A 14ª, a tentativa de golpe pela qual Jair Bolsonaro é acusado, é citada de forma breve na conclusão da obra, que tem revisão técnica de outro acadêmico referencial na área, o cientista político João Roberto Martins Filho, da UFSCar (Universidade Federal de São Carlos).

A ameaça bolsonarista ainda é muito recente, justifica o autor, que ainda assim arrisca, em entrevista, uma distinção para ela: se no passado a motivação dos militares era mais ideológica/doutrinária, agora o motor principal foi a preservação de vantagens materiais, para manter benefícios (como a previdência especial) e amealhar cargos.

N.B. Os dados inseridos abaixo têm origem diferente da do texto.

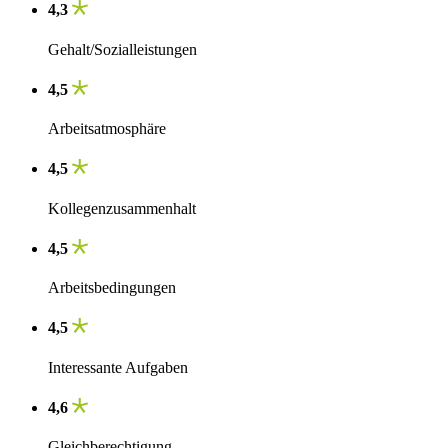
4,3
Gehalt/Sozialleistungen
4,5
Arbeitsatmosphäre
4,5
Kollegenzusammenhalt
4,5
Arbeitsbedingungen
4,5
Interessante Aufgaben
4,6
Gleichberechtigung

Como explica Fico na apresentação, o propósito do livro “é simples: mostrar que todas as crises políticas brasileiras caracterizadas por ruptura da legalidade constitucional (…) foram causadas por militares”.

“O Exército brasileiro sempre desrespeitou a democracia. As Forças Armadas violaram todas as Constituições da República. Rebeliões contra decisões legítimas; sublevações motivadas por corporativismo; golpes de Estado e tentativas de golpe. Indisciplina e subversão marcam a trajetória dos militares no Brasil”, escreve o historiador.

Apesar do relevante e indevido papel dos fardados como agentes políticos, a sociedade praticamente os desconhece, aponta Fico.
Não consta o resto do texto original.